START Given data

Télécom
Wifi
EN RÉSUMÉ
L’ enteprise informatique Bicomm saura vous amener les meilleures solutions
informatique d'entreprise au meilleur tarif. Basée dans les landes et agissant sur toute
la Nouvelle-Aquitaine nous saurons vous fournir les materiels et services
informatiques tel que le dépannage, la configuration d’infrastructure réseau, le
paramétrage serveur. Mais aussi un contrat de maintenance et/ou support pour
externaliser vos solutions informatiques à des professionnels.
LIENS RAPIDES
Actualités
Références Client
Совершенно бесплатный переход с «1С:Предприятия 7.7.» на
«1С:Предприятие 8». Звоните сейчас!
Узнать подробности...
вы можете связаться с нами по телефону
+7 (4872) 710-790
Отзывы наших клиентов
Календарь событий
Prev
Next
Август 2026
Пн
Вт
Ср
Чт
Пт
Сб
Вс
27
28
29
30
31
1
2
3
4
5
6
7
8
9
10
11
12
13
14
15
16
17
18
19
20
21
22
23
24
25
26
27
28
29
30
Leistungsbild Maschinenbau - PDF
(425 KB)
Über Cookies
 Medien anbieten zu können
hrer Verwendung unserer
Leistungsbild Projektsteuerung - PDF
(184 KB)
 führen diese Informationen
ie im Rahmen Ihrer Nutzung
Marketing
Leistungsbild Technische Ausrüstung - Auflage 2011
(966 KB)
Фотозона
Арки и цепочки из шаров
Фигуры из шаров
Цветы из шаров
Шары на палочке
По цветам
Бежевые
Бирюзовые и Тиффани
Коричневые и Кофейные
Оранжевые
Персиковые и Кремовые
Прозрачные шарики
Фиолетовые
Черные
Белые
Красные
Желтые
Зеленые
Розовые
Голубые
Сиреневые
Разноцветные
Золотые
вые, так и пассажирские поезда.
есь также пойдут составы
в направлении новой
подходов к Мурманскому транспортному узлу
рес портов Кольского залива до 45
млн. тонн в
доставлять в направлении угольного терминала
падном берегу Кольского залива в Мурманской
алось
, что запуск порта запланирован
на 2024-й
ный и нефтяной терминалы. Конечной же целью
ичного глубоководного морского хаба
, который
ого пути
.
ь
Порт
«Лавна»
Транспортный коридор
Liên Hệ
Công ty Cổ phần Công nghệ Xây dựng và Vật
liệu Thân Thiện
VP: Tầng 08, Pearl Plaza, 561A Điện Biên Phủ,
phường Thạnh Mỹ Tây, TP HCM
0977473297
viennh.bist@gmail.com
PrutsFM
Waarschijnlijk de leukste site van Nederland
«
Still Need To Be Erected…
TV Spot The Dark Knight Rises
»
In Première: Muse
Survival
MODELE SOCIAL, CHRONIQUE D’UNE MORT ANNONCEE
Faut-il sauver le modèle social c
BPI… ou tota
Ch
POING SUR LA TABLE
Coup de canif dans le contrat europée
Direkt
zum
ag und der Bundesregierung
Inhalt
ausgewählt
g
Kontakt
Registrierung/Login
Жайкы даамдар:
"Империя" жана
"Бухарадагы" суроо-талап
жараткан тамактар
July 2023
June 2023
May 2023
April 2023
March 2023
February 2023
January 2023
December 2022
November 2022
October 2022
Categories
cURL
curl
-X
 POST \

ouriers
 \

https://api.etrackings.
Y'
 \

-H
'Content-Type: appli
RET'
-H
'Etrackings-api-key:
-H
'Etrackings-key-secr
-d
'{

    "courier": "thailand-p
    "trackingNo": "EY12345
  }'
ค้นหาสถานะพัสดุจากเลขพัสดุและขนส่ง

END Given data
START Given data

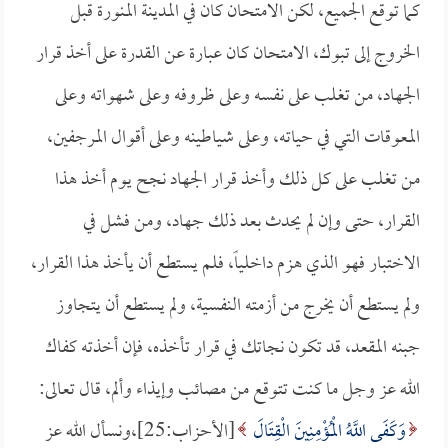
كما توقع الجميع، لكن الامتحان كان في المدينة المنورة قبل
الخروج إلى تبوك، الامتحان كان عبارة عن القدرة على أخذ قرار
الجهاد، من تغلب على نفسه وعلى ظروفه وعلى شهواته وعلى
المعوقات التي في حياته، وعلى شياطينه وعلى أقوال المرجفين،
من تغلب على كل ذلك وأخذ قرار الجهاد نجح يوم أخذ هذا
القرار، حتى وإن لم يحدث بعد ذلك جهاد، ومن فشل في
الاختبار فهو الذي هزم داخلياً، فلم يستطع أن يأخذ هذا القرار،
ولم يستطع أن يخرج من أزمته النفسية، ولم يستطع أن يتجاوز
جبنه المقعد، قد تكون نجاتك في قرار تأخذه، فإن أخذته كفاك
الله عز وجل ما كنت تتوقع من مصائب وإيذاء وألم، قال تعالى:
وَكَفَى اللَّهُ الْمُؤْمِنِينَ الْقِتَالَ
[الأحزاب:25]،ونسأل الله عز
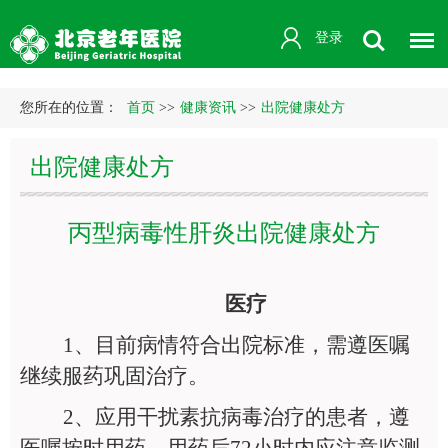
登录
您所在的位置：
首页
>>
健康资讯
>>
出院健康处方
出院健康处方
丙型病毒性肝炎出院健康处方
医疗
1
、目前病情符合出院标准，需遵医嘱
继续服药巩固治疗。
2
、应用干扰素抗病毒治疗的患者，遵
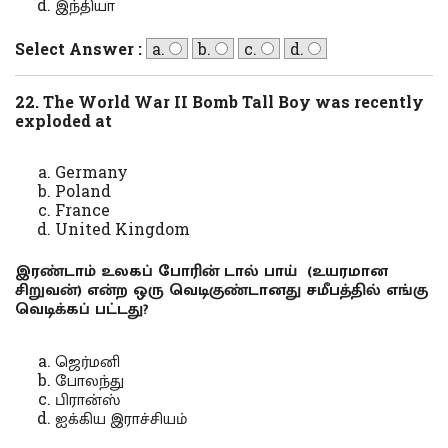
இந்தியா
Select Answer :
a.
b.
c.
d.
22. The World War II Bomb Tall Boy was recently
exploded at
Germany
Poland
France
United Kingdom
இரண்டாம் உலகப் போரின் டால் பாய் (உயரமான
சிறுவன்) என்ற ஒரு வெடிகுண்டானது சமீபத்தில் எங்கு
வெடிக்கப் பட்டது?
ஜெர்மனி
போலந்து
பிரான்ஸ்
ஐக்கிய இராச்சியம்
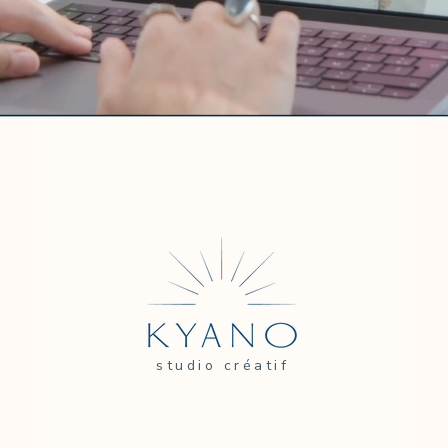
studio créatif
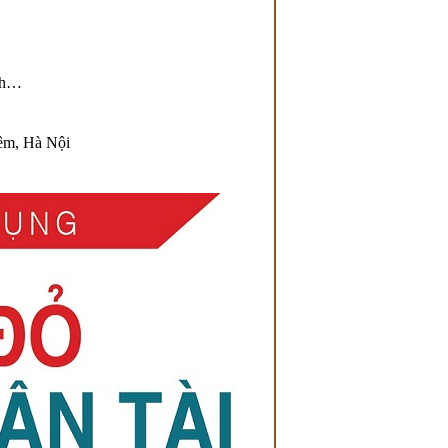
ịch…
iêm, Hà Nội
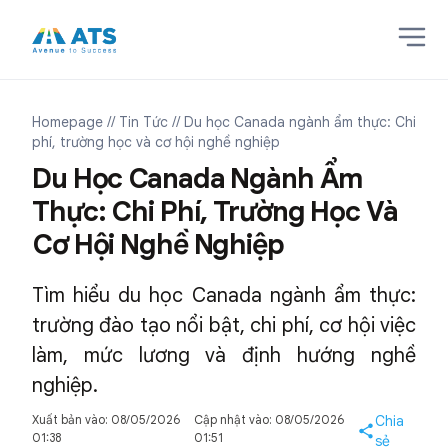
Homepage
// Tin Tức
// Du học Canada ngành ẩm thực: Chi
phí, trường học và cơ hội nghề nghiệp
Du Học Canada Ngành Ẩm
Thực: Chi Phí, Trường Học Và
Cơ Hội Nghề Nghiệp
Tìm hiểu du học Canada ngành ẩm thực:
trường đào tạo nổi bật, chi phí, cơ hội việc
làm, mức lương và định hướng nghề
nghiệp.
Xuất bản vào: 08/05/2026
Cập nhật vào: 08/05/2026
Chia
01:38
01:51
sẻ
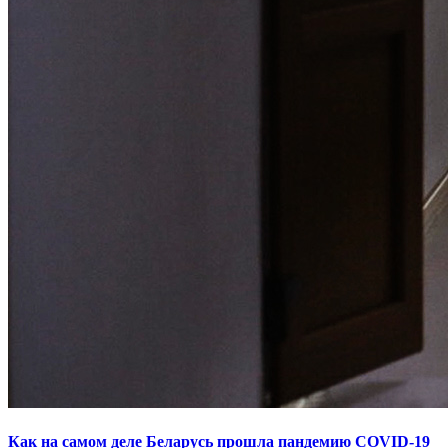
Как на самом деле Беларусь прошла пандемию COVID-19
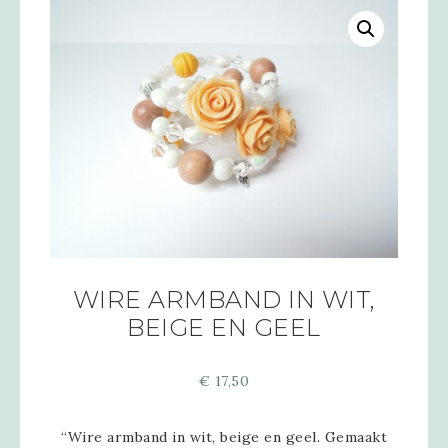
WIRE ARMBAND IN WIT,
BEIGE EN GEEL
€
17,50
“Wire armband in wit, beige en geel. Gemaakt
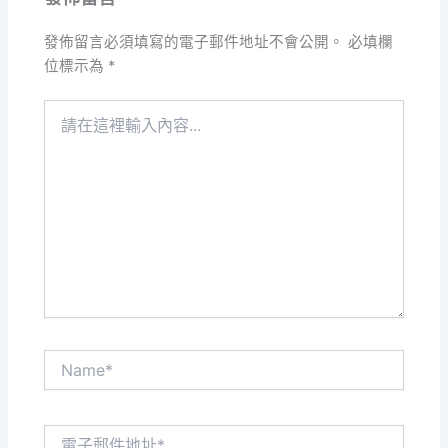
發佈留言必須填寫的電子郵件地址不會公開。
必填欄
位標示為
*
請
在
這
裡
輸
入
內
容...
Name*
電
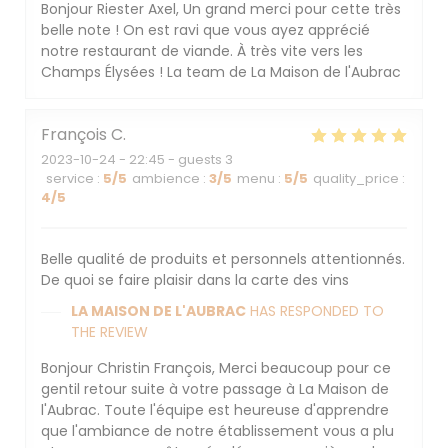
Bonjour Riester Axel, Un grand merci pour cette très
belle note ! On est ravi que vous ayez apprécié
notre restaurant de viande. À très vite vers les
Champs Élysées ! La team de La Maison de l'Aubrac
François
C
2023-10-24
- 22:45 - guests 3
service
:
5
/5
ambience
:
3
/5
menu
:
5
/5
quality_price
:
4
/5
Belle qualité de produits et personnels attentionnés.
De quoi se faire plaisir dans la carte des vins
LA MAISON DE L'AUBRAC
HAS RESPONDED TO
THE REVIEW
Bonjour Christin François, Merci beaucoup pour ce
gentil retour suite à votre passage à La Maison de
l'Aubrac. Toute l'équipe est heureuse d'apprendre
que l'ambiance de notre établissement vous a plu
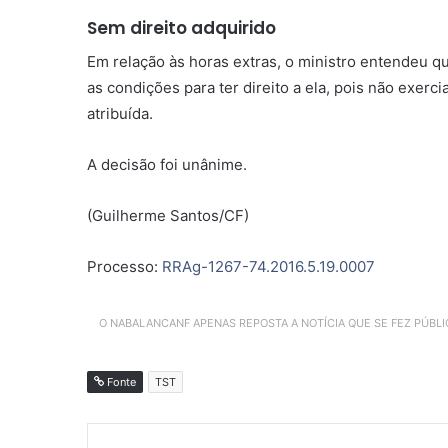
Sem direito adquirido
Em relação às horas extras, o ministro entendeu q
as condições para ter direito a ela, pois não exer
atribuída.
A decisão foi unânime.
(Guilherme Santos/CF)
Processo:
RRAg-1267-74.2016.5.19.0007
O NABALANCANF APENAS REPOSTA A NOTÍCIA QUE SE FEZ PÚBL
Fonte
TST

END Given data

Match on "تغلب" and copy out every line of the entries that contains it.

الجهاد، من تغلب على نفسه وعلى ظروفه وعلى شهواته وعلى
من تغلب على كل ذلك وأخذ قرار الجهاد نجح يوم أخذ هذا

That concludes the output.